We then use this function to calculate the weights:

ebmtcal$ipcw_fp <- calc_weights_flexsurv(data_ms = msebmtcal, 
                                data_raw = ebmtcal, 
                                covs = c("year", "agecl", "proph", "match"), 
                                t = t_eval, s = 0, j = 1, 
                                max_follow = t_eval)$ipcw

We can view the distribution of these weights:

ebmtcal |>
  ggplot(aes(ipcw_fp)) + geom_histogram()

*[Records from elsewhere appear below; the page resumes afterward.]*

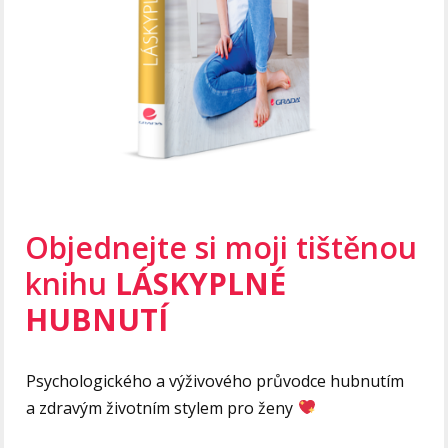
Objednejte si moji tištěnou
knihu
LÁSKYPLNÉ
HUBNUTÍ
Psychologického a výživového průvodce hubnutím
a zdravým životním stylem pro ženy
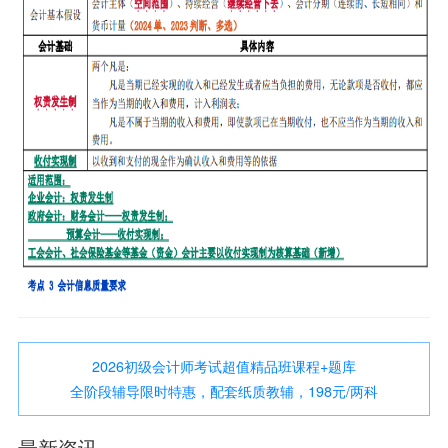
2026初级会计师考试超值精品班课程+题库
全阶段辅导限时特惠，配套纸质教辅，198元/两科
最新资讯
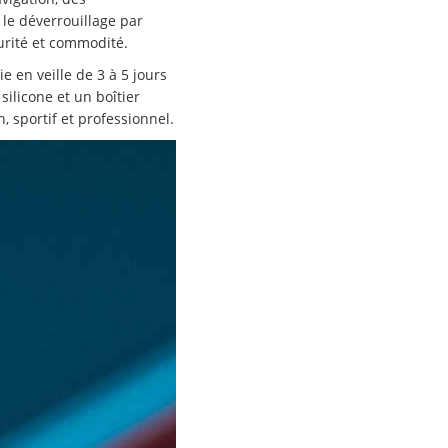
 le déverrouillage par
curité et commodité.
 en veille de 3 à 5 jours
ilicone et un boîtier
, sportif et professionnel.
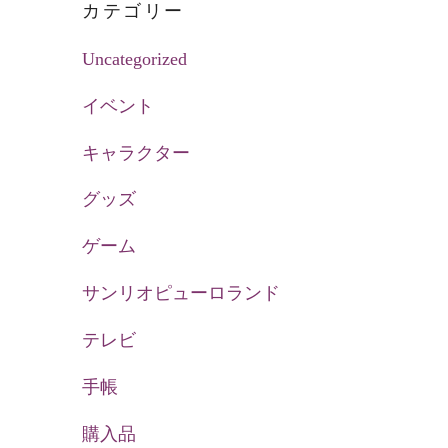
カテゴリー
Uncategorized
イベント
キャラクター
グッズ
ゲーム
サンリオピューロランド
テレビ
手帳
購入品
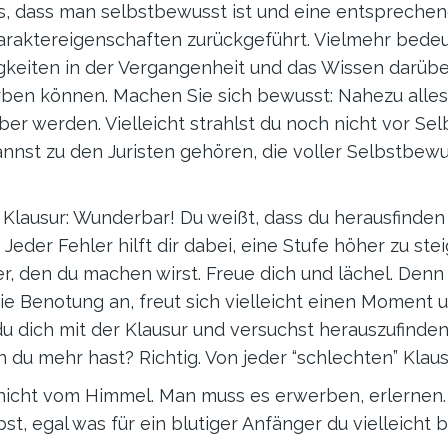
es, dass man selbstbewusst ist und eine entsprechen
haraktereigenschaften zurückgeführt. Vielmehr bede
keiten in der Vergangenheit und das Wissen darüber
en können. Machen Sie sich bewusst: Nahezu alles ist
aber werden. Vielleicht strahlst du noch nicht vor S
nnst zu den Juristen gehören, die voller Selbstbewu
 Klausur: Wunderbar! Du weißt, dass du herausfinden
Jeder Fehler hilft dir dabei, eine Stufe höher zu ste
r, den du machen wirst. Freue dich und lächel. Denn
ie Benotung an, freut sich vielleicht einen Moment 
u dich mit der Klausur und versuchst herauszufinden
du mehr hast? Richtig. Von jeder “schlechten” Klaus
t nicht vom Himmel. Man muss es erwerben, erlernen
st, egal was für ein blutiger Anfänger du vielleicht 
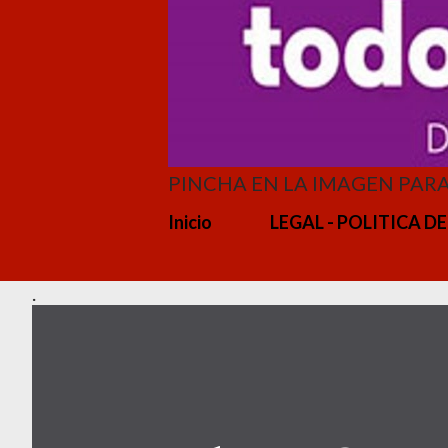
PINCHA EN LA IMAGEN PAR
Inicio
LEGAL - POLITICA DE
.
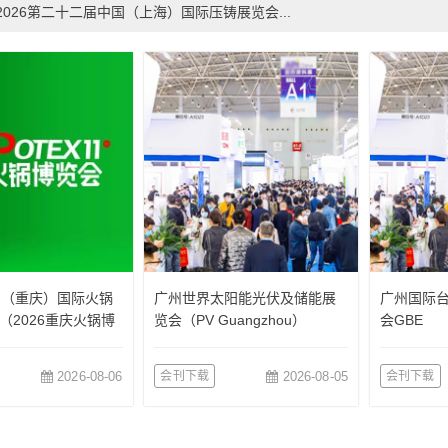
2026第二十二届中国（上海）国际压铸展览会...
国（重庆）国际火锅
广州世界太阳能光伏及储能展
广州国际
（2026重庆火锅博
览会（PV Guangzhou）
会GBE
2026-08-06
会刊下载
2026-08-05
会刊下载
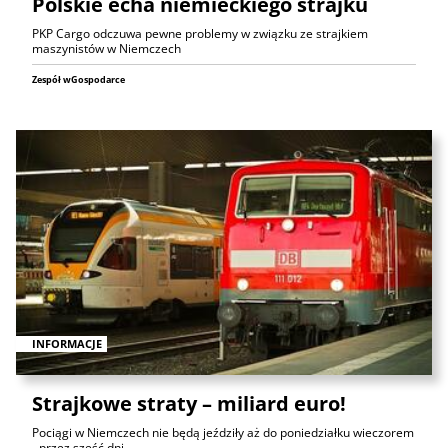
Polskie echa niemieckiego strajku
PKP Cargo odczuwa pewne problemy w związku ze strajkiem
maszynistów w Niemczech
Zespół wGospodarce
INFORMACJE
Strajkowe straty – miliard euro!
Pociągi w Niemczech nie będą jeździły aż do poniedziałku wieczorem
- przez sześć dni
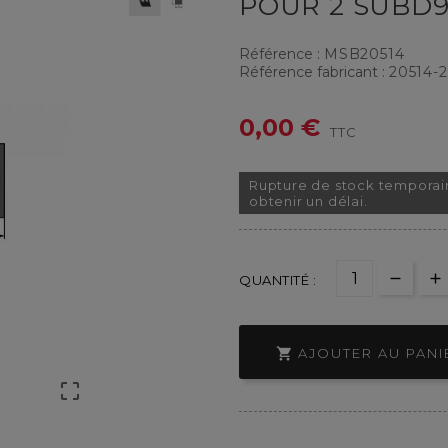
POUR 2 SUBD
Référence :
MSB20514
Référence fabricant :
20514-
0,00 €
TTC
Rupture de stock temporai
obtenir un délai.
QUANTITÉ :

AJOUTER AU PANI

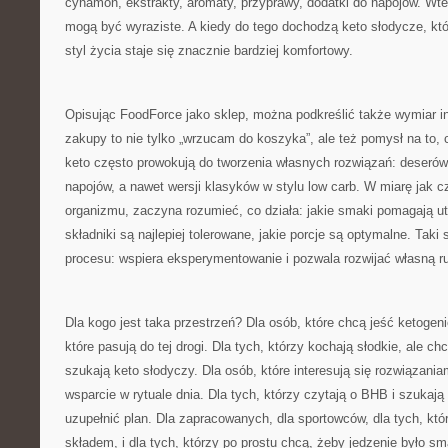
cynamon, ekstrakty, aromaty, przyprawy, dodatki do napojów. Wte
mogą być wyraziste. A kiedy do tego dochodzą keto słodycze, któr
styl życia staje się znacznie bardziej komfortowy.
Opisując FoodForce jako sklep, można podkreślić także wymiar in
zakupy to nie tylko „wrzucam do koszyka”, ale też pomysł na to,
keto często prowokują do tworzenia własnych rozwiązań: deserów
napojów, a nawet wersji klasyków w stylu low carb. W miarę jak c
organizmu, zaczyna rozumieć, co działa: jakie smaki pomagają u
składniki są najlepiej tolerowane, jakie porcje są optymalne. Taki
procesu: wspiera eksperymentowanie i pozwala rozwijać własną r
Dla kogo jest taka przestrzeń? Dla osób, które chcą jeść ketogeni
które pasują do tej drogi. Dla tych, którzy kochają słodkie, ale c
szukają keto słodyczy. Dla osób, które interesują się rozwiązani
wsparcie w rytuale dnia. Dla tych, którzy czytają o BHB i szukaj
uzupełnić plan. Dla zapracowanych, dla sportowców, dla tych, któr
składem, i dla tych, którzy po prostu chcą, żeby jedzenie było s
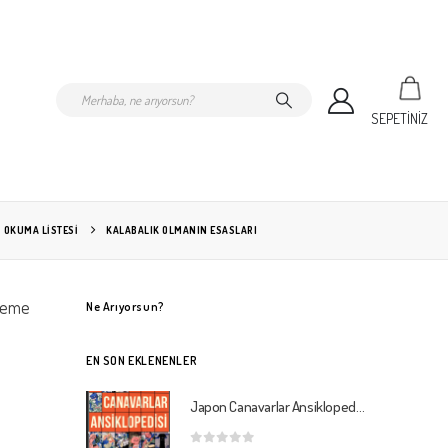
SEPETİNİZ
OKUMA LISTESI
KALABALIK OLMANIN ESASLARI
Theme
Ne Arıyorsun?
EN SON EKLENENLER
Japon Canavarlar Ansiklopedisi 2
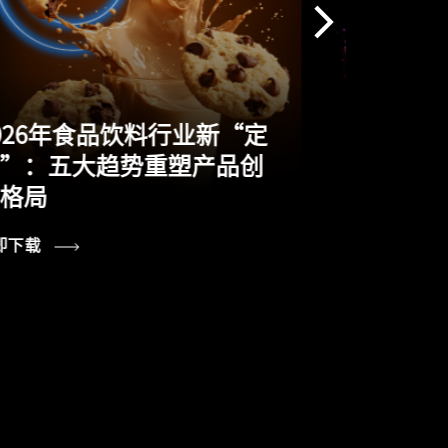
2026年美妆个护行业新“定
效”：五大趋势重塑产品创
产
新逻辑
收
立即下载
立即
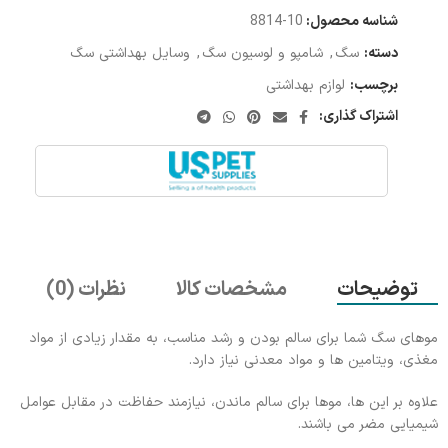
شناسه محصول:
10-8814
دسته:
سگ
,
شامپو و لوسیون سگ
,
وسایل بهداشتی سگ
برچسب:
لوازم بهداشتی
اشتراک گذاری:
توضیحات
مشخصات کالا
نظرات (0)
موهای سگ شما برای سالم بودن و رشد مناسب، به مقدار زيادی از مواد
مغذی، ويتامين ها و مواد معدنی نياز دارد.
علاوه بر اين ها، موها برای سالم ماندن، نيازمند حفاظت در مقابل عوامل
شيميايی مضر می باشند.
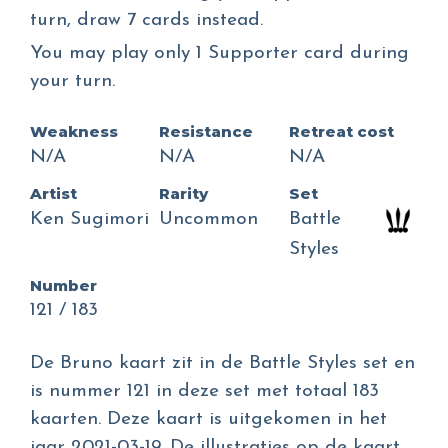
turn, draw 7 cards instead.
You may play only 1 Supporter card during
your turn.
Weakness
Resistance
Retreat cost
N/A
N/A
N/A
Artist
Rarity
Set
Ken Sugimori
Uncommon
Battle
Styles
Number
121 / 183
De Bruno kaart zit in de Battle Styles set en
is nummer 121 in deze set met totaal 183
kaarten. Deze kaart is uitgekomen in het
jaar 2021-03-19. De illustraties op de kaart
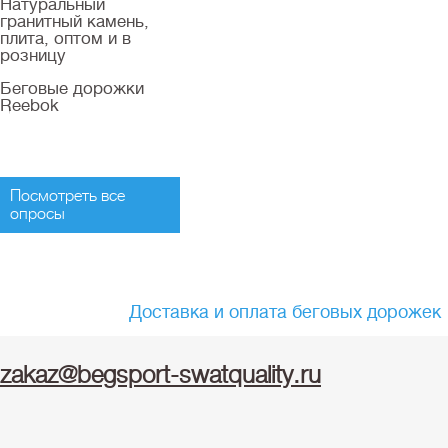
Натуральный
гранитный камень,
плита, оптом и в
розницу
Беговые дорожки
Reebok
Посмотреть все
опросы
Доставка и оплата беговых дорожек
zakaz@begsport-swatquality.ru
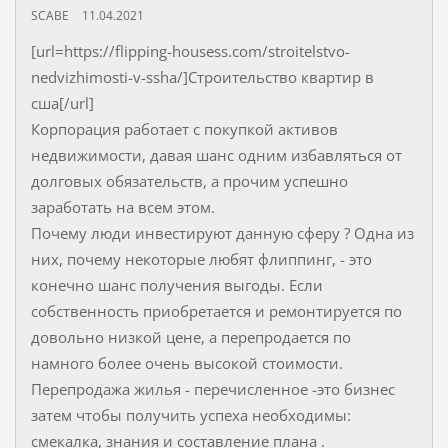
SCABE
11.04.2021
[url=https://flipping-housess.com/stroitelstvo-
nedvizhimosti-v-ssha/]Строительство квартир в
сша[/url]
Корпорация работает с покупкой активов
недвижимости, давая шанс одним избавляться от
долговых обязательств, а прочим успешно
заработать на всем этом.
Почему люди инвестируют данную сферу ? Одна из
них, почему некоторые любят флиппинг, - это
конечно шанс получения выгоды. Если
собственность приобретается и ремонтируется по
довольно низкой цене, а перепродается по
намного более очень высокой стоимости.
Перепродажа жилья - перечисленное -это бизнес
затем чтобы получить успеха необходимы:
смекалка, знания и составление плана .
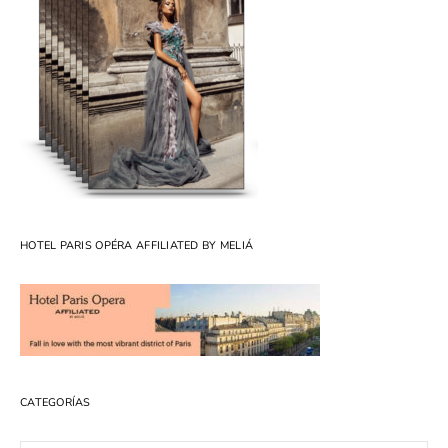
HOTEL PARIS OPÉRA AFFILIATED BY MELIÁ
CATEGORÍAS
Categorías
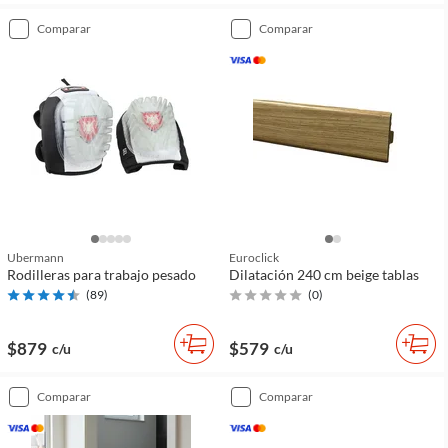
comparar
comparar
Ubermann
Euroclick
Rodilleras para trabajo pesado
Dilatación 240 cm beige tablas
(
89
)
(
0
)
$879
$579
c/u
c/u
comparar
comparar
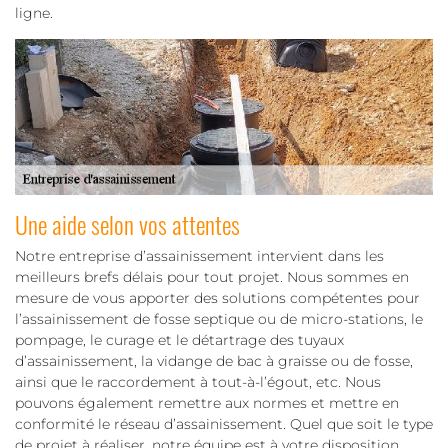
ligne.
Une aide selon vos attentes
Notre entreprise d’assainissement intervient dans les
meilleurs brefs délais pour tout projet. Nous sommes en
mesure de vous apporter des solutions compétentes pour
l’assainissement de fosse septique ou de micro-stations, le
pompage, le curage et le détartrage des tuyaux
d’assainissement, la vidange de bac à graisse ou de fosse,
ainsi que le raccordement à tout-à-l’égout, etc. Nous
pouvons également remettre aux normes et mettre en
conformité le réseau d’assainissement. Quel que soit le type
de projet à réaliser, notre équipe est à votre disposition.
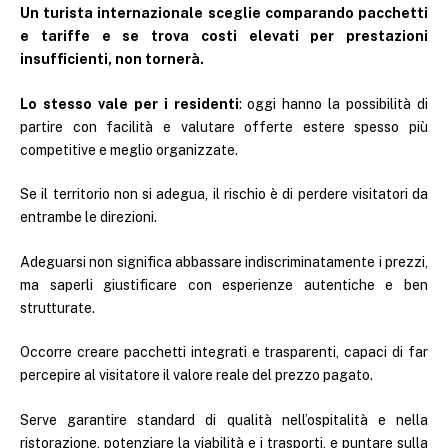
Un turista internazionale sceglie comparando pacchetti
e tariffe e se trova costi elevati per prestazioni
insufficienti, non tornerà.
Lo stesso vale per i residenti
: oggi hanno la possibilità di
partire con facilità e valutare offerte estere spesso più
competitive e meglio organizzate.
Se il territorio non si adegua, il rischio è di perdere visitatori da
entrambe le direzioni.
Adeguarsi non significa abbassare indiscriminatamente i prezzi,
ma saperli giustificare con esperienze autentiche e ben
strutturate.
Occorre creare pacchetti integrati e trasparenti, capaci di far
percepire al visitatore il valore reale del prezzo pagato.
Serve garantire standard di qualità nell’ospitalità e nella
ristorazione, potenziare la viabilità e i trasporti, e puntare sulla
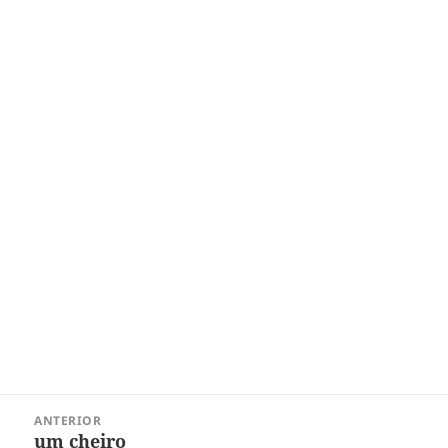
Navegação
ANTERIOR
de
um cheiro
Post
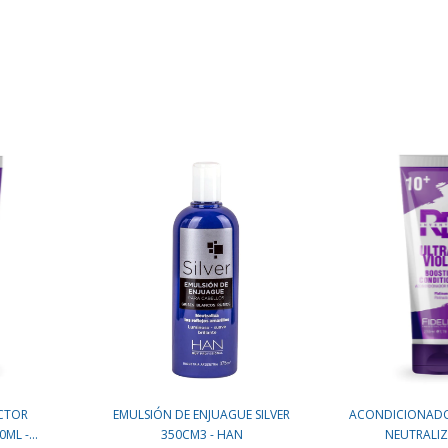
CTOR
EMULSIÓN DE ENJUAGUE SILVER
ACONDICIONAD
L -...
350CM3 - HAN
NEUTRALIZA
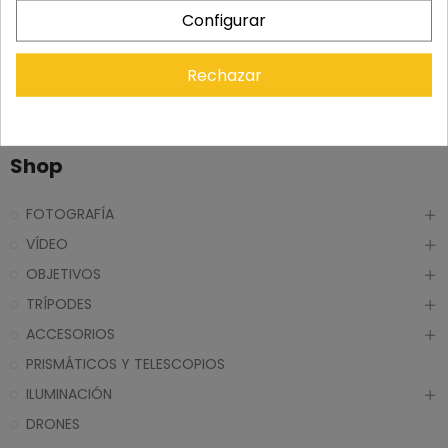
NISSIN MG80 PRO FLASH
Configurar
SONY
299,00 €
Rechazar
Shop
FOTOGRAFÍA
VÍDEO
OBJETIVOS
TRÍPODES
ACCESORIOS
PRISMÁTICOS Y TELESCOPIOS
ILUMINACIÓN
DRONES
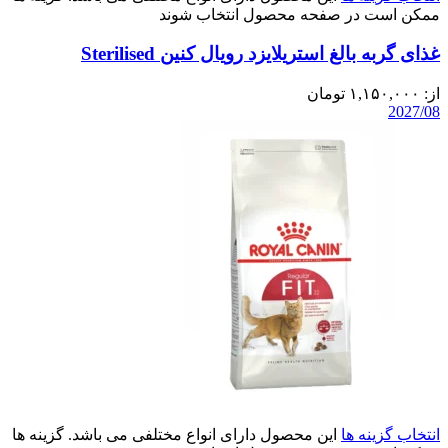
ممکن است در صفحه محصول انتخاب شوند
غذای گربه بالغ استریلایزد رویال کنین Sterilised
از:
۱,۱۵۰,۰۰۰
تومان
2027/08
انتخاب گزینه ها
این محصول دارای انواع مختلفی می باشد. گزینه ها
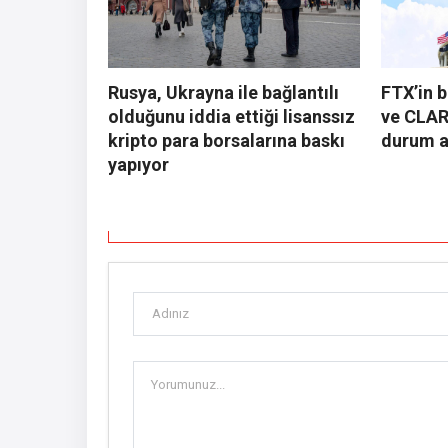
Rusya, Ukrayna ile bağlantılı
FTX’in b
olduğunu iddia ettiği lisanssız
ve CLAR
kripto para borsalarına baskı
durum a
yapıyor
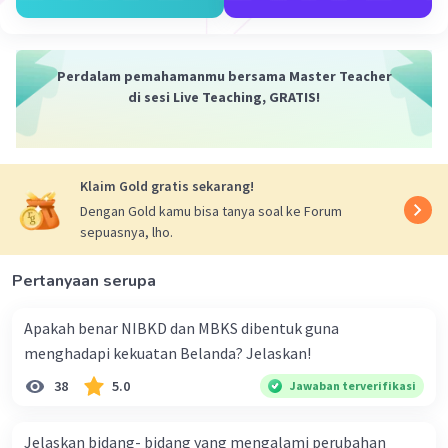
Perdalam pemahamanmu bersama Master Teacher
di sesi Live Teaching, GRATIS!
Klaim Gold gratis sekarang!
Dengan Gold kamu bisa tanya soal ke Forum
sepuasnya, lho.
Pertanyaan serupa
Apakah benar NIBKD dan MBKS dibentuk guna
menghadapi kekuatan Belanda? Jelaskan!
38
5.0
Jawaban terverifikasi
Jelaskan bidang- bidang yang mengalami perubahan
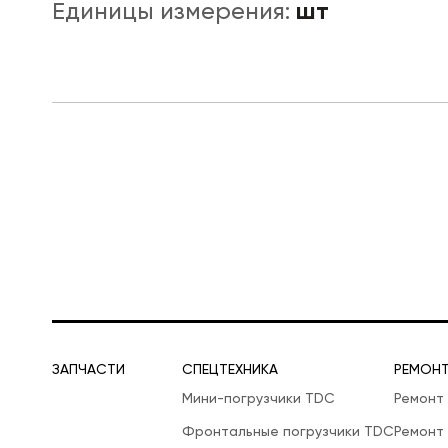
шт
Единицы измерения:
ЛОГИСТИЧЕСКАЯ СПЕЦТЕХНИКА
ЗАПЧАСТИ
СПЕЦТЕХНИКА
РЕМОН
Мини-погрузчики TDC
Ремонт
Фронтальные погрузчики TDC
Ремонт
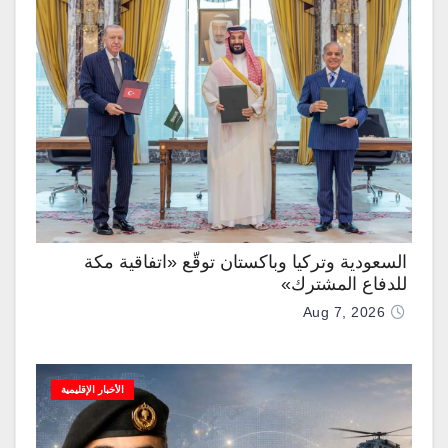
السعودية وتركيا وباكستان توقّع «اتفاقية مكة
للدفاع المشترك»
Aug 7, 2026
الأخبار الإقليمية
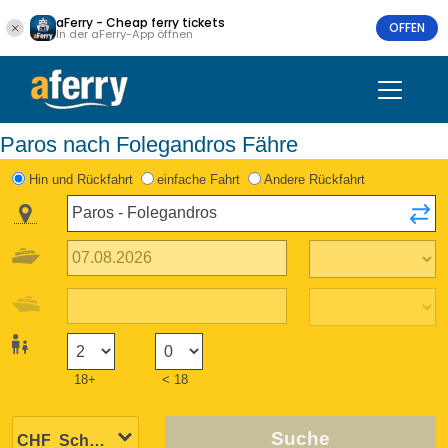
aFerry - Cheap ferry tickets
OFFEN
In der aFerry-App öffnen
Paros nach Folegandros Fähre
Hin und Rückfahrt
einfache Fahrt
Andere Rückfahrt
18+
< 18
Suche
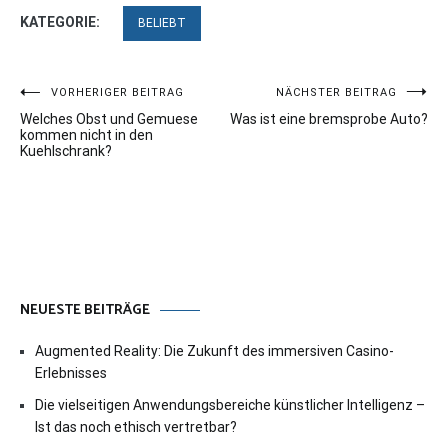
KATEGORIE:
BELIEBT
Beitragsnavigation
VORHERIGER BEITRAG
NÄCHSTER BEITRAG
Welches Obst und Gemuese
Was ist eine bremsprobe Auto?
kommen nicht in den
Kuehlschrank?
NEUESTE BEITRÄGE
Augmented Reality: Die Zukunft des immersiven Casino-
Erlebnisses
Die vielseitigen Anwendungsbereiche künstlicher Intelligenz –
Ist das noch ethisch vertretbar?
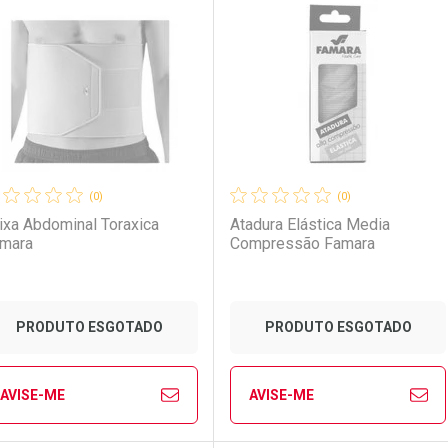
aboratório
or Menos
Laboratório
Por Menos
(0)
(0)
ixa Abdominal Toraxica
Atadura Elástica Media
mara
Compressão Famara
PRODUTO ESGOTADO
PRODUTO ESGOTADO
AVISE-ME
AVISE-ME
Ver Desconto Convênio
Ver Desconto Convênio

## `stat_bin()` using `bins = 30`. Pick better value with `binwidth`.

## Warning: Removed 501 rows containing non-finite outside the scale range
## (`stat_bin()`).

We see there is very little difference compared to when the weights were estimated using the cox-proportional hazards model.

Next we use this function to estimate the calibration curves. This is implemented as the input to argument w_function in calib_msm. The function calc_weights_flexsurv also has an extra argument (covs_tv) compared to the default function for estimating the weights (calc_weights). This variable is used to specify the variables which are modelled as time-varying coefficients (time-varying hazard ratio), wherein the coefficient is modelled as a spline term (function uses 3 degrees of freedom) as described in Royston and Parmar (2002). This variable should also be specified when running calib_msm. For comparison, we plot the calibration curves using the default internal approach (cox proportional hazards). First estimate the calibration curves:

### Define predicted transition probabilities out of state j = 1 at time s = 0
tp_pred_s0 <- tps0 |>
  dplyr::filter(j == 1) |>
  dplyr::select(any_of(paste("pstate", 1:6, sep = "")))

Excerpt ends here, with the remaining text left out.